A replaceable pick is ubiquitous for ice tools, but it’s rare for lightweight all-mountain piolets. I’m a fan. A panicked rock strike shouldn’t send a $180 tool to the gear graveyard. The replaceable pick feature will add years to the lifespan of the Venom LT. Plus there are different hot-forged options to choose from, depending on your specific needs, and they’re easy to swap out.

Nearly all of the Venom LT Tech, except the pick, is built from aluminum, which is common for the piolet side of the spectrum. But most other tools in this class employ significantly more steel in the head. Weight savings always come at a cost — usually durability — and this could be where that tradeoff manifests. That said, I haven’t noticed any signs of premature wear, and the aluminum head has been rock solid so far.
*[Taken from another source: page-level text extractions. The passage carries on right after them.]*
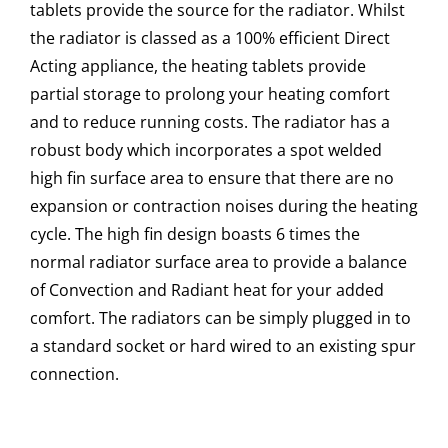
tablets provide the source for the radiator. Whilst
the radiator is classed as a 100% efficient Direct
Acting appliance, the heating tablets provide
partial storage to prolong your heating comfort
and to reduce running costs. The radiator has a
robust body which incorporates a spot welded
high fin surface area to ensure that there are no
expansion or contraction noises during the heating
cycle. The high fin design boasts 6 times the
normal radiator surface area to provide a balance
of Convection and Radiant heat for your added
comfort. The radiators can be simply plugged in to
a standard socket or hard wired to an existing spur
connection.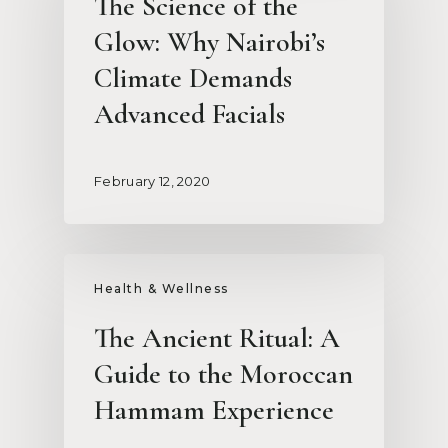
The Science of the
Glow: Why Nairobi’s
Climate Demands
Advanced Facials
February 12, 2020
Health & Wellness
The Ancient Ritual: A
Guide to the Moroccan
Hammam Experience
Black Diamond Venom LT in the snow
(Photo/Bergen Tjossem)

The Venom LT’s spike is also replaceable, which is very rare. That’s a good feature with the Venom because I found that the spike deflected off hard snow and ice more than a traditional piolet spike. It’s a cone rather than something more akin to a knife blade as is typical. So, it requires a little more attention to the plunging angle to get it to stick. That means it doesn’t plunge quite as readily as something a little bit sharper, so replacing it once it gets dull will add security.

Black Diamond Venom LT in the snow
(Photo/Bergen Tjossem)

Many lightweight tools like the Petzl Gully utilize a cutoff shaft spike that’s both ultralight and sharp. They plunge into hard snow better than the Venom LT, but once they get dull, there’s not a lot you can do. So I think the Venom’s replaceable spike makes sense, but I’d love for it to be a little bit sharper, narrower, and/or longer.

Black Diamond Venom LT Tools: Conclusion

Black Diamond Venom LT review
(Photo/Bergen Tjossem)

The Venom LT Tech is an ultralight, ultraversatile new ice axe system that will meet the needs of a lot of snow climbers, mountaineers, and backcountry skiers out there. It’s not quite an ice tool — it’s too light for that. It’s a technical tool that plunges well into steep snow, and it’s got the angles and features for ice and mixed obstacles.

The integration with the Transfer LT shovel is also stellar in the right contexts. The whole system is so light and compact that there is virtually no penalty for bringing it along on your next mountain mission.